Vers 1936 et jusqu’au moment de l’arrestation du chef de famille, celle-ci est domiciliée au 30, rue des Chaufourniers à Paris 19e, vers l’avenue Simon Bolivar, dans un logement d’habitation à bon marché (HBM) de la Ville de Paris.
Lors du grand mouvement social de juin 1936, son employeur ne remarque aucune activité syndicale ou politique particulière de la part d’Albert Début, même si, dans son usine, on sait qu’il est « sympathisant des doctrines communistes ».
En 1938, il adhère de fait au Parti communiste, section d’Aubervilliers. Pendant un temps, il est secrétaire de cellule. Il est également membre du Secours Rouge International (S.R.I.).
Le 12 novembre 1939, en matinée, suite à une lettre de dénonciation, des policiers du commissariat Combat perquisitionnent son domicile en son absence, y trouvant des traces de son activité militante datant d’avant l’interdiction du PCF. Convoqué dans l’après-midi au commissariat, Albert Début déclare alors avoir mis fin à son engagement depuis la dissolution de ce parti, niant toute activité depuis la déclaration de guerre.
En juillet 1940, répondant à la proposition d’un camarade, qu’il dira ne connaître que sous le nom de « Jules », il accepte de faire des collectes pour les familles de militants communistes emprisonnés. Il recueille ainsi une dizaine de listes de souscription. Jules vient l’attendre sur le trajet séparant son domicile de son lieu de travail et, quand il a rempli une liste, Albert Début lui remet le montant des souscriptions. Presque à chaque fois, son contact lui remet des tracts, qu’il détruit après lecture. Parfois, lui-même en remet à un voisin, Charles F., 33 ans, manœuvre spécialisé.
En novembre, selon leurs rapports ultérieurs, trois inspecteurs de la brigade spéciale des Renseignement généraux ayant constaté sur plusieurs semaines une recrudescence d’activité de la part des « éléments extrémistes adeptes de la IIIe Internationale » aux abords des HBM de la rue Mathurin-Moreau, sont amenés à s’occuper d’un nommé Début. « Après de nombreuses surveillances », ils acquièrent « la certitude » (formulations convenues) que celui-ci est « un des responsables à la propagande clandestine du 19e arrondissement ».

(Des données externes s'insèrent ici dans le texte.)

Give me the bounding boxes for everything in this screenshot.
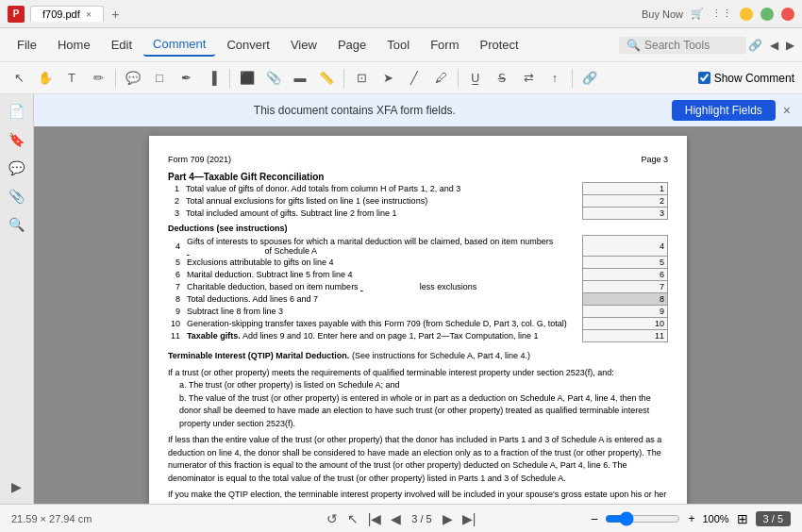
menu-file[interactable]: File xyxy=(8,34,46,56)
terminable-desc: (See instructions for Schedule A, Part 4… xyxy=(352,351,530,360)
tool-measure[interactable]: 📏 xyxy=(315,67,338,90)
search-box[interactable]: 🔍 xyxy=(619,37,746,54)
sidebar-bookmark-icon[interactable]: 🔖 xyxy=(6,128,28,151)
terminable-body-b: b. The value of the trust (or other prop… xyxy=(168,392,668,431)
tool-insert[interactable]: ↑ xyxy=(543,67,566,90)
sidebar-search-icon[interactable]: 🔍 xyxy=(6,213,28,236)
doc-area: This document contains XFA form fields. … xyxy=(34,94,802,504)
nav-rotate-icon[interactable]: ↺ xyxy=(324,511,341,526)
tool-box[interactable]: □ xyxy=(148,67,171,90)
page-navigation: ↺ ↖ |◀ ◀ 3 / 5 ▶ ▶| xyxy=(324,511,479,526)
menu-view[interactable]: View xyxy=(281,34,326,56)
new-tab-button[interactable]: + xyxy=(108,7,123,22)
left-sidebar: 📄 🔖 💬 📎 🔍 ▶ xyxy=(0,94,34,504)
table-row: 8 Total deductions. Add lines 6 and 7 8 xyxy=(168,293,668,306)
share-icon[interactable]: 🔗 xyxy=(748,39,762,52)
tool-highlight[interactable]: ▐ xyxy=(201,67,224,90)
separator-1 xyxy=(115,69,116,88)
highlight-fields-button[interactable]: Highlight Fields xyxy=(672,100,776,121)
nav-next-button[interactable]: ▶ xyxy=(440,511,456,526)
zoom-in-icon[interactable]: + xyxy=(688,512,694,525)
nav-last-button[interactable]: ▶| xyxy=(459,511,479,526)
nav-first-button[interactable]: |◀ xyxy=(365,511,385,526)
zoom-slider[interactable] xyxy=(605,511,680,526)
menu-right-icons: 🔗 ◀ ▶ xyxy=(748,39,794,52)
menu-comment[interactable]: Comment xyxy=(143,33,215,57)
status-right: – + 100% ⊞ 3 / 5 xyxy=(478,511,791,526)
search-input[interactable] xyxy=(644,39,739,52)
nav-prev-button[interactable]: ◀ xyxy=(388,511,404,526)
tool-sticky[interactable]: 💬 xyxy=(122,67,144,90)
zoom-out-icon[interactable]: – xyxy=(592,512,598,525)
fit-page-icon[interactable]: ⊞ xyxy=(737,511,748,526)
tool-strikethrough[interactable]: S̶ xyxy=(491,67,513,90)
nav-cursor-icon[interactable]: ↖ xyxy=(344,511,361,526)
buy-now-link[interactable]: Buy Now xyxy=(642,8,683,20)
maximize-button[interactable] xyxy=(760,8,774,21)
close-notification-icon[interactable]: × xyxy=(783,103,791,118)
terminable-section: Terminable Interest (QTIP) Marital Deduc… xyxy=(168,350,668,504)
notification-text: This document contains XFA form fields. xyxy=(45,104,664,117)
terminable-body-1: If a trust (or other property) meets the… xyxy=(168,367,668,380)
show-comment-area: Show Comment xyxy=(698,72,794,85)
main-form-table: 1 Total value of gifts of donor. Add tot… xyxy=(168,182,668,220)
menu-tool[interactable]: Tool xyxy=(377,34,419,56)
menu-bar: File Home Edit Comment Convert View Page… xyxy=(0,28,802,62)
sidebar-attachment-icon[interactable]: 📎 xyxy=(6,185,28,208)
title-bar: P f709.pdf × + Buy Now 🛒 ⋮⋮ xyxy=(0,0,802,28)
file-tab[interactable]: f709.pdf × xyxy=(30,6,104,22)
table-row: 6 Marital deduction. Subtract line 5 fro… xyxy=(168,269,668,281)
tool-pen[interactable]: 🖊 xyxy=(429,67,452,90)
sidebar-arrow-right[interactable]: ▶ xyxy=(6,475,28,498)
sidebar-comment-icon[interactable]: 💬 xyxy=(6,157,28,179)
doc-page: Form 709 (2021) Page 3 Part 4—Taxable Gi… xyxy=(149,136,687,504)
menu-page[interactable]: Page xyxy=(328,34,376,56)
menu-convert[interactable]: Convert xyxy=(217,34,279,56)
tool-cursor[interactable]: ↖ xyxy=(8,67,30,90)
menu-home[interactable]: Home xyxy=(48,34,100,56)
app-icon: P xyxy=(8,6,25,23)
menu-edit[interactable]: Edit xyxy=(102,34,142,56)
menu-protect[interactable]: Protect xyxy=(470,34,527,56)
part-title: Part 4—Taxable Gift Reconciliation xyxy=(168,172,668,182)
tool-arrow[interactable]: ➤ xyxy=(376,67,399,90)
tool-link[interactable]: 🔗 xyxy=(578,67,601,90)
doc-scroll[interactable]: Form 709 (2021) Page 3 Part 4—Taxable Gi… xyxy=(34,126,802,504)
tool-draw[interactable]: ✒ xyxy=(175,67,197,90)
status-bar: 21.59 × 27.94 cm ↺ ↖ |◀ ◀ 3 / 5 ▶ ▶| – +… xyxy=(0,504,802,532)
show-comment-checkbox[interactable] xyxy=(698,72,710,84)
page-header: Form 709 (2021) Page 3 xyxy=(168,155,668,164)
table-row: 5 Exclusions attributable to gifts on li… xyxy=(168,257,668,269)
nav-back-icon[interactable]: ◀ xyxy=(770,39,778,52)
deductions-header: Deductions (see instructions) xyxy=(168,224,668,233)
close-button[interactable] xyxy=(781,8,794,21)
minimize-button[interactable] xyxy=(740,8,753,21)
tool-markup[interactable]: ✏ xyxy=(87,67,109,90)
tool-text[interactable]: T xyxy=(60,67,83,90)
tool-attach[interactable]: 📎 xyxy=(262,67,285,90)
nav-forward-icon[interactable]: ▶ xyxy=(786,39,794,52)
form-number: Form 709 (2021) xyxy=(168,155,231,164)
page-indicator: 3 / 5 xyxy=(411,513,431,524)
tab-bar-title: f709.pdf × + xyxy=(30,6,123,22)
table-row: 4 Gifts of interests to spouses for whic… xyxy=(168,236,668,257)
tab-close-icon[interactable]: × xyxy=(86,8,92,20)
separator-3 xyxy=(343,69,344,88)
tool-redact[interactable]: ▬ xyxy=(289,67,311,90)
table-row: 9 Subtract line 8 from line 3 9 xyxy=(168,306,668,318)
tool-area[interactable]: ⊡ xyxy=(350,67,373,90)
tool-line[interactable]: ╱ xyxy=(403,67,426,90)
table-row: 7 Charitable deduction, based on item nu… xyxy=(168,281,668,293)
tool-underline[interactable]: U̲ xyxy=(464,67,487,90)
tool-replace[interactable]: ⇄ xyxy=(517,67,540,90)
sidebar-page-icon[interactable]: 📄 xyxy=(6,100,28,123)
terminable-body-a: a. The trust (or other property) is list… xyxy=(168,379,668,392)
notification-bar: This document contains XFA form fields. … xyxy=(34,94,802,126)
table-row: 1 Total value of gifts of donor. Add tot… xyxy=(168,183,668,195)
menu-form[interactable]: Form xyxy=(421,34,468,56)
tool-hand[interactable]: ✋ xyxy=(34,67,57,90)
show-comment-label: Show Comment xyxy=(714,72,794,85)
table-row: 2 Total annual exclusions for gifts list… xyxy=(168,195,668,208)
toolbar: ↖ ✋ T ✏ 💬 □ ✒ ▐ ⬛ 📎 ▬ 📏 ⊡ ➤ ╱ 🖊 U̲ S̶ ⇄ … xyxy=(0,62,802,94)
tool-stamp[interactable]: ⬛ xyxy=(236,67,259,90)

Le 6 décembre, en soirée, les trois policiers se présentent au domicile d’Albert Début, alors qu’il est en compagnie de Charles F. La perquisition ne donne rien chez Albert Début, mais il est trouvé porteur d’une liste de souscription en faveur de la femme et des enfants du militant communiste Millet, décédé en prison, de deux tracts ronéotypés et de « divers autres papiers portant indications de chiffres, d’initiales et de noms pouvant être utiles à la suite de l’enquête ». Chez Charles F. sont trouvés plusieurs documents qu’il déclare lui avoir été remis par Albert Début ou avoir trouvé glissés sous sa porte, affirmant n’avoir jamais appartenu au Parti communiste, ni milité en aucune façon. Les deux hommes sont conduits à la préfecture, mis à disposition du commissaire de police André Cougoule.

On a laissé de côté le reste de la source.